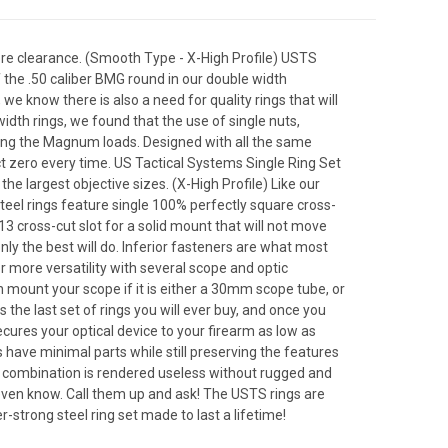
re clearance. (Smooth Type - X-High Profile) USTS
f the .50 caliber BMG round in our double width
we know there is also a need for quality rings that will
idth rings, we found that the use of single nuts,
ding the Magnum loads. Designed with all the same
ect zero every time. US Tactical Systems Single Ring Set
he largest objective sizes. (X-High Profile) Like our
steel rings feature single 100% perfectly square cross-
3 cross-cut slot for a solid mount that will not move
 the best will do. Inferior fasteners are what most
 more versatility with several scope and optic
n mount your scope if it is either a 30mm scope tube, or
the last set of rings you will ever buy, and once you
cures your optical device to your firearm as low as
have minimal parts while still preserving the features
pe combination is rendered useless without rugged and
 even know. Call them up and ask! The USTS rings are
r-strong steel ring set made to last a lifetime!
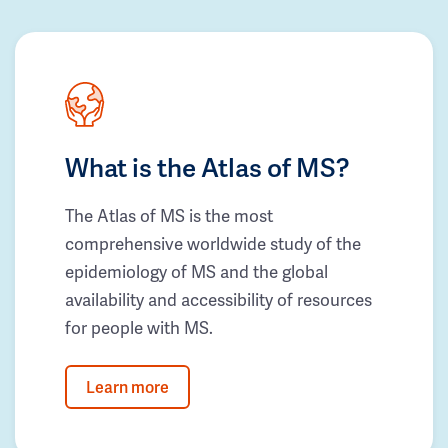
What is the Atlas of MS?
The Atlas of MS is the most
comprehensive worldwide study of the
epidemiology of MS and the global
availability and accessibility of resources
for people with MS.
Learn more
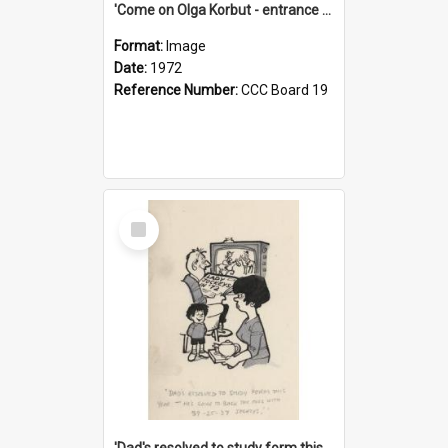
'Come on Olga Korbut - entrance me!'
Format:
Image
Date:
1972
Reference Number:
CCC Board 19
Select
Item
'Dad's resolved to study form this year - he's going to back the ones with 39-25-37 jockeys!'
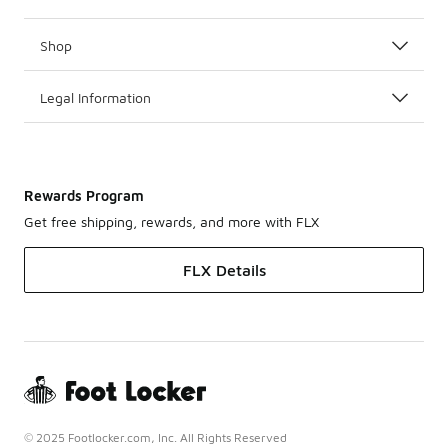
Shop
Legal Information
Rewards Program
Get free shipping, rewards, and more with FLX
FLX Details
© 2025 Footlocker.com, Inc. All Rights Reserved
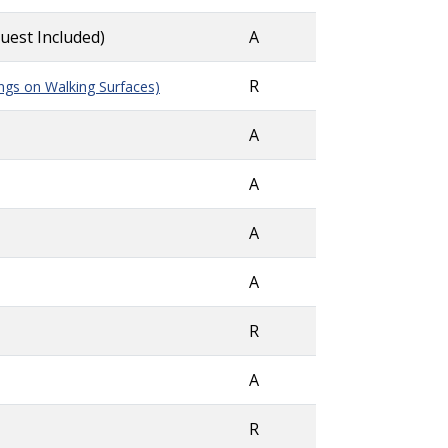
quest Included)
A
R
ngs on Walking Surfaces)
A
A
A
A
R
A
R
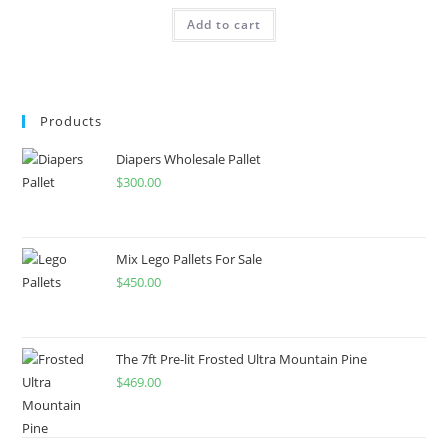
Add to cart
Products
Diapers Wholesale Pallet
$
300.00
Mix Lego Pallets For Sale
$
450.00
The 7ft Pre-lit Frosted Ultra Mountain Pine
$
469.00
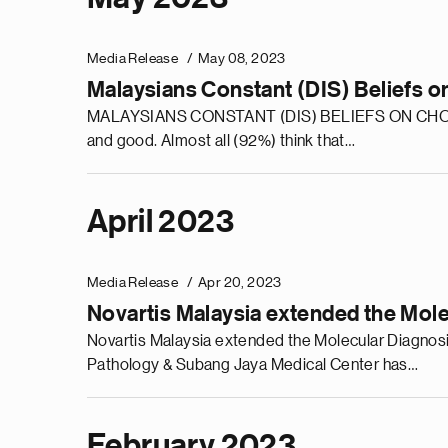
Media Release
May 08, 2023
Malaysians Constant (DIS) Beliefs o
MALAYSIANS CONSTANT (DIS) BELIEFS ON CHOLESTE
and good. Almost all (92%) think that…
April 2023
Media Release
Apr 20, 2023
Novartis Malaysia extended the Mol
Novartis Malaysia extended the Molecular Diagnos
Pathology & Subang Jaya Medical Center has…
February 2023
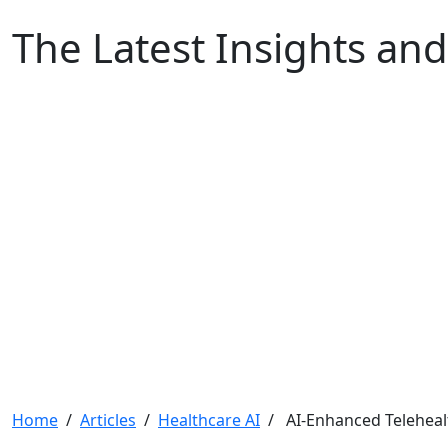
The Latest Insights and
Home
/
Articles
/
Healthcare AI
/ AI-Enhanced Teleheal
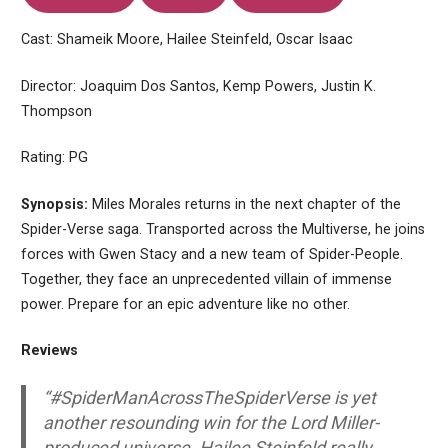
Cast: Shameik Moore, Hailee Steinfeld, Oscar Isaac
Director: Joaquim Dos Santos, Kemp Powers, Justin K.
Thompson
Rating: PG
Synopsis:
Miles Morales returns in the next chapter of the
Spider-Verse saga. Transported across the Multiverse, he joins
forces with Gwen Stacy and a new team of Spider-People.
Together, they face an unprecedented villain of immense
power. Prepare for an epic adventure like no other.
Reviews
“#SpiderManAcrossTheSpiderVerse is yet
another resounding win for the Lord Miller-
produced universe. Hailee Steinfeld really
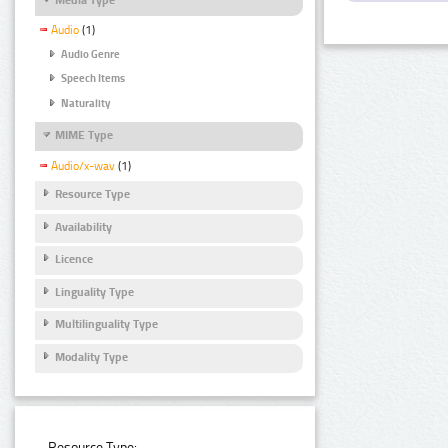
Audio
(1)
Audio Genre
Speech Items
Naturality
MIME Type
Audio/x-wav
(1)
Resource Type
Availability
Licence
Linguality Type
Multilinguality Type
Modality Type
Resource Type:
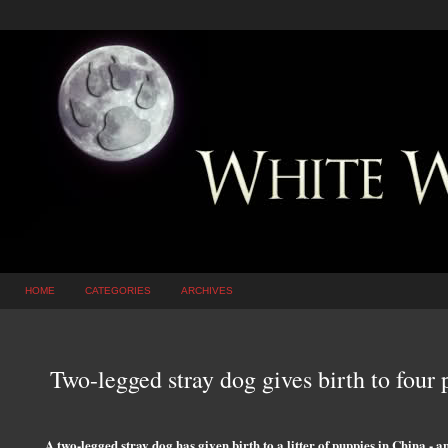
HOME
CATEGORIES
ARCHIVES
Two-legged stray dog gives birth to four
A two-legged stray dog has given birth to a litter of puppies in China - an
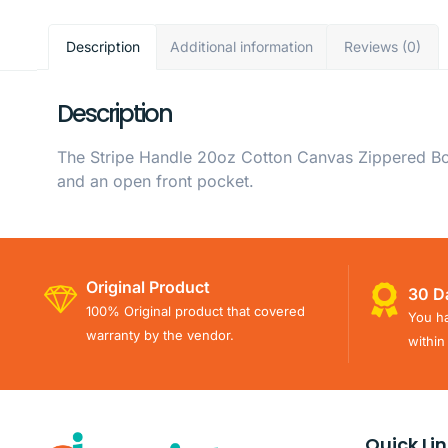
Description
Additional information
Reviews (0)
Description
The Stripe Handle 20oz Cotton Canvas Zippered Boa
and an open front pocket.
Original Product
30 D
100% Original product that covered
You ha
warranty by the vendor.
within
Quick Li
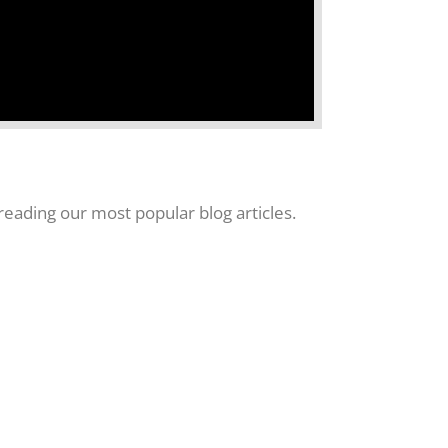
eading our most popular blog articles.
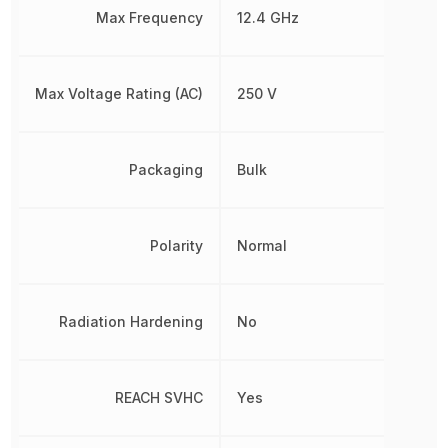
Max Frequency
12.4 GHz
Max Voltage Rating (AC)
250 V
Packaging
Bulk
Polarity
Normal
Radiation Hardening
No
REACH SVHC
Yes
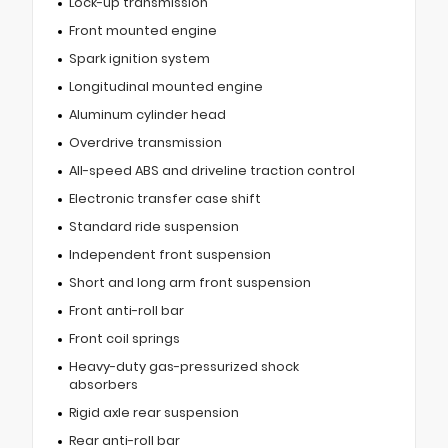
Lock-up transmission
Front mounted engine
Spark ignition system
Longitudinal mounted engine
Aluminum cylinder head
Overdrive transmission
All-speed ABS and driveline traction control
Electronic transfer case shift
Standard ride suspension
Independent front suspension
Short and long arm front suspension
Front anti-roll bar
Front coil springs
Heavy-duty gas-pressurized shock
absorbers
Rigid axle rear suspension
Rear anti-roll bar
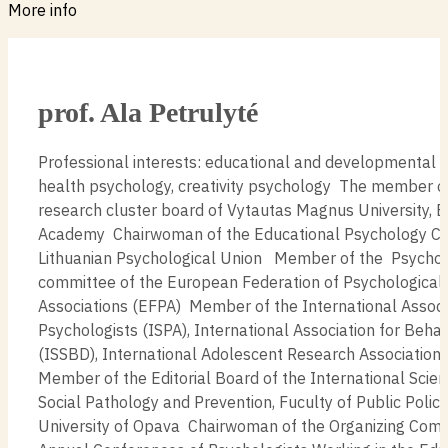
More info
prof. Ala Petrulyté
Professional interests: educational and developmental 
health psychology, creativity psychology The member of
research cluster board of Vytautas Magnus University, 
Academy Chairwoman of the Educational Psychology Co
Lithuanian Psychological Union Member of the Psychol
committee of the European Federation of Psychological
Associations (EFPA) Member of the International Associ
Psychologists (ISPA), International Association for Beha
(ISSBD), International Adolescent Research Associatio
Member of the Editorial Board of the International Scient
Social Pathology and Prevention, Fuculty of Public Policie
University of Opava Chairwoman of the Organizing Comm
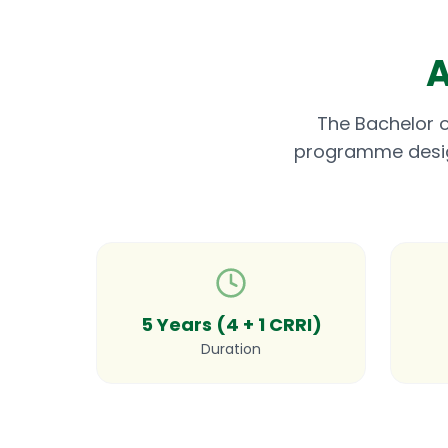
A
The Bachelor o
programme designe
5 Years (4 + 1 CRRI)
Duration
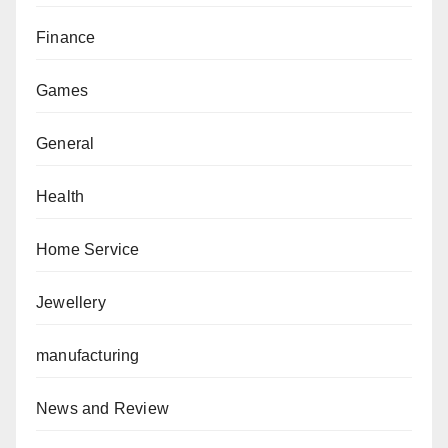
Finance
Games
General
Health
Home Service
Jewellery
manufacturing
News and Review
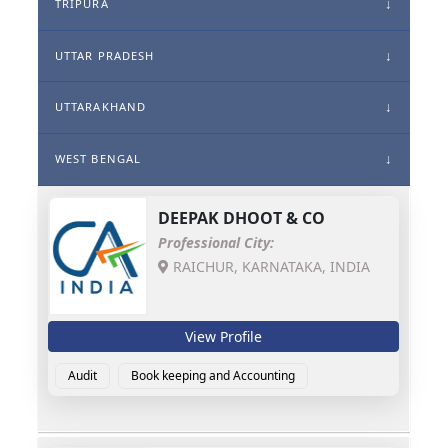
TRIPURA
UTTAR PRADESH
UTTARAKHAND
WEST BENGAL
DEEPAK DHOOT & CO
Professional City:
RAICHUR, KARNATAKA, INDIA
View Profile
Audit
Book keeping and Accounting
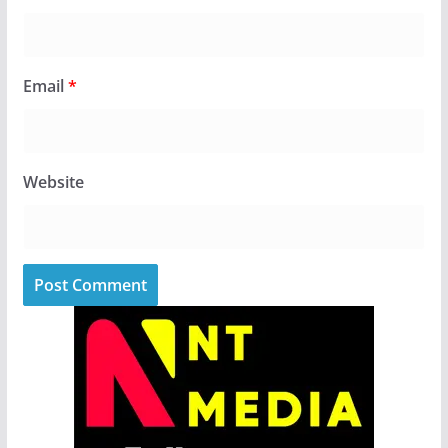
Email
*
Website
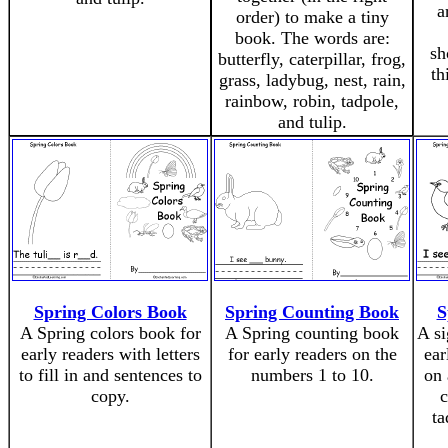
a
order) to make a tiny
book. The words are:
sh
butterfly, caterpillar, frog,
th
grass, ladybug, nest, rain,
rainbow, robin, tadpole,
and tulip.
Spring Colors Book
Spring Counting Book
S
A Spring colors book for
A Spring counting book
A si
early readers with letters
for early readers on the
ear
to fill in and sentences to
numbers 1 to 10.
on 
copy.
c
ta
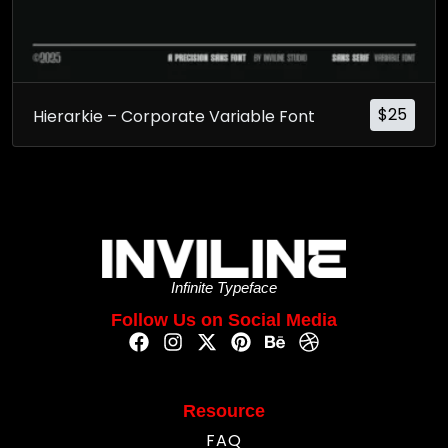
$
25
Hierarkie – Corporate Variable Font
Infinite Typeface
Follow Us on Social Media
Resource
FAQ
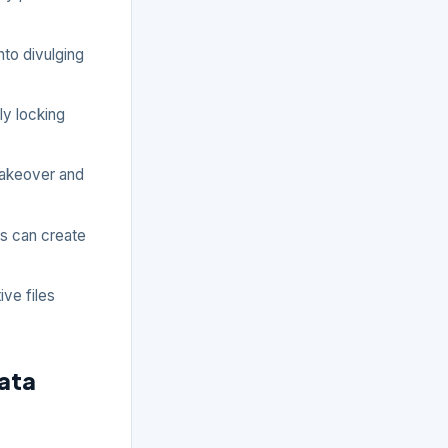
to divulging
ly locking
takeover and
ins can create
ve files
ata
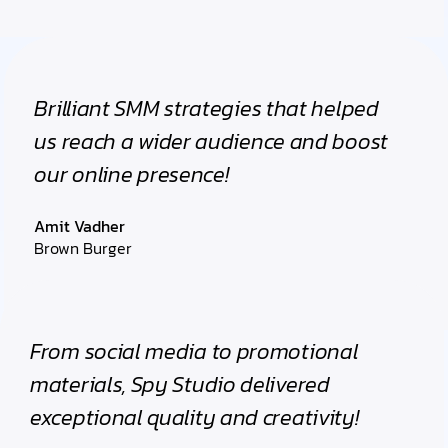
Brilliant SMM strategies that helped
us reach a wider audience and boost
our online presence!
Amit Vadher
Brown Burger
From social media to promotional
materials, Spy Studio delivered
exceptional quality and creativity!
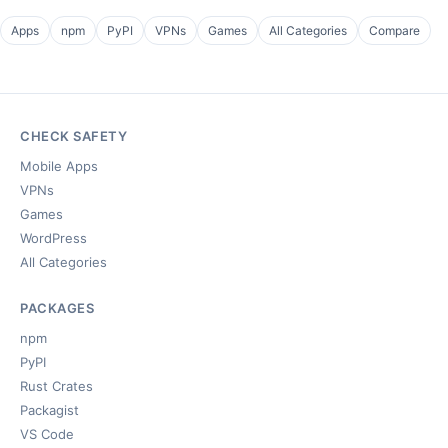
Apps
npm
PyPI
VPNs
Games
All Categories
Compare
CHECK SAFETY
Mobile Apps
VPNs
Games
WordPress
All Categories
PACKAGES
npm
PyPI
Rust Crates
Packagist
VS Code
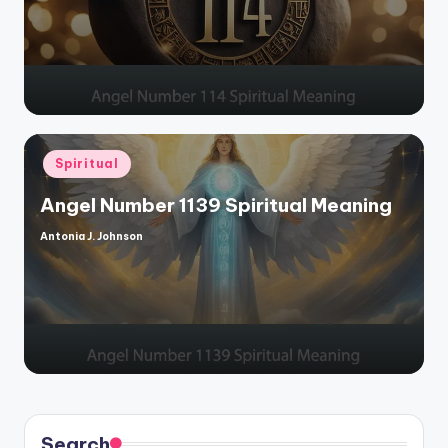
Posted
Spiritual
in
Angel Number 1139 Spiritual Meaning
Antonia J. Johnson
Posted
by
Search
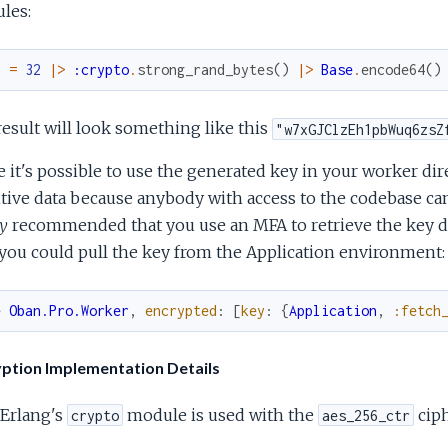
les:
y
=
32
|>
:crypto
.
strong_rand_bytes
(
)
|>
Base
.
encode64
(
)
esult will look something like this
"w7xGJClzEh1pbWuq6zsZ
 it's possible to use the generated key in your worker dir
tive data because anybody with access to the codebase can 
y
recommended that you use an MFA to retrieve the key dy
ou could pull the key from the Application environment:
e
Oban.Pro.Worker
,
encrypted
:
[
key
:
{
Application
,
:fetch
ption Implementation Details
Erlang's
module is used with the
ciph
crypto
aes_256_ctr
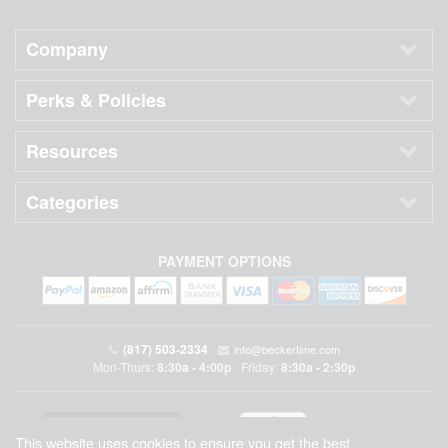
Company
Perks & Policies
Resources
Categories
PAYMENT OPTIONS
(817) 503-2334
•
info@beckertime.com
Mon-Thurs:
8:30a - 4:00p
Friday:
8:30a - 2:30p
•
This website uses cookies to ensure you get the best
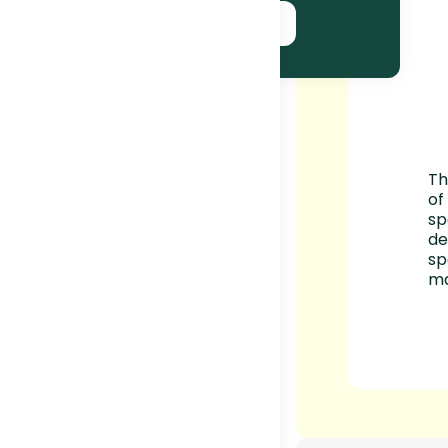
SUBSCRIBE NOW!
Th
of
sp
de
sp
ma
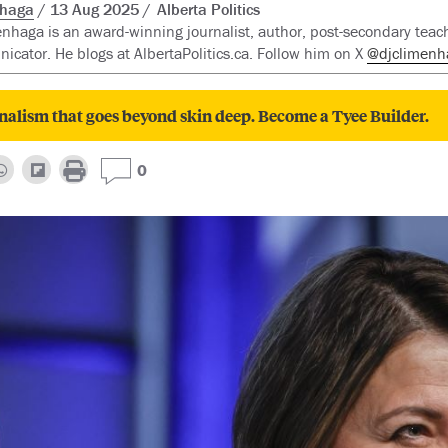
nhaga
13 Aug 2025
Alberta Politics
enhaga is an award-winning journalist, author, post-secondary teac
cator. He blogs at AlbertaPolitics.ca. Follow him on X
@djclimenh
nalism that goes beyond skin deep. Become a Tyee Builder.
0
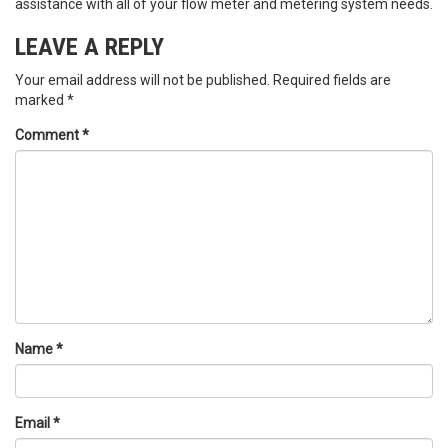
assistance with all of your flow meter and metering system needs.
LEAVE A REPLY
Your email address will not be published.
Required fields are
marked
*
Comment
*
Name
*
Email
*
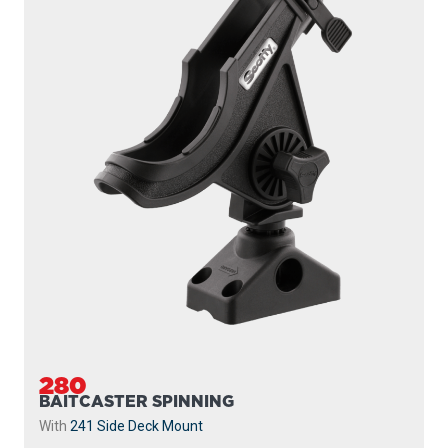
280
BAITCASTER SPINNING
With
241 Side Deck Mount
────
ACTIVITY ▸
In the listing, find every line containing the word "readers" and list it.

COMPLETED EXERCISE ▸
early readers with letters
for early readers on the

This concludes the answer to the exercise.